I've written a review for http://www.backstagepass.biz/ so thought I'd drop a link to it here on my blog:
With a showbiz career spanning more than half a century which includes being in the original company of Lionel Bart's "Oliver!" and featuring in "The Hobbit: An Unexpected Journey", Barry Humphries returns to Glasgow' King's Theatre for the first time since 1987 with his "Eat, Pray, Laugh" Farewell Tour which concentrates on the creations of Humphries himself, appropriately a celebration of the talent that Humphries clearly still possesses.
Initially we are faced with Brian Thomson's charmingly simple, backyard set featuring a tool shed and an outdoor 'dunny' (toilet to us Brits) appearing harmless enough, together with an onstage piano, adorned in an elegant grass covering, matching its clipped hedge surroundings.
The comedy begins in earnest when Les Patterson arrives with his backing troupe, the "Condiments", and recounts snippets of his life for us replete with asides, innuendos and a terrific interaction with the audience (complete with spittle - beware if you're sitting in the front row of the stalls!). Les is, of course, infamously crude, somewhat vulgar and certainly not PC. He is a cleverly created caricature of a sexist, racist, self-serving politician.
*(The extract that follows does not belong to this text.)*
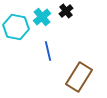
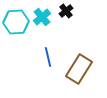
cyan hexagon: moved 5 px up; rotated 15 degrees counterclockwise
blue line: moved 6 px down
brown rectangle: moved 8 px up
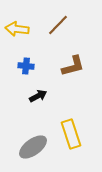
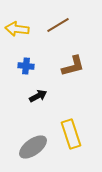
brown line: rotated 15 degrees clockwise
And the audience love it, even his singular use of the 'dunny'. We are also treated to some song and dance throughout as Les reveals the next stage of his career beyond politics; "Les Get Cookin'" in which we are 'treated' to Les' culinary skills.
It is Les who here provides the first opportunity - and there are several throughout the evening - for audience interaction, a tricky theatrical tool, but here used to excellent effect with Humphries proving his ability to improvise and deal with the unexpected. Humphries even uses this audience participation as part of a segue into his next, less familiar, character, Gerard.
Introducing a less familiar character is always interesting and permits a fresh element to the evening's proceedings and allows Humphries to play some more with the audience and their expectations. Indeed, towards the end of the first act the tone changes dramatically as we are faced with an unexpectedly poignant character, Sandy Stone, who, sitting alone in spotlight, talks about issues that come to many later in life and even beyond it. This, of course, only serves to make the humour which ultimately arrives all the more important and uplifting although the contrasting changes of tone and pace come as a surprise to some.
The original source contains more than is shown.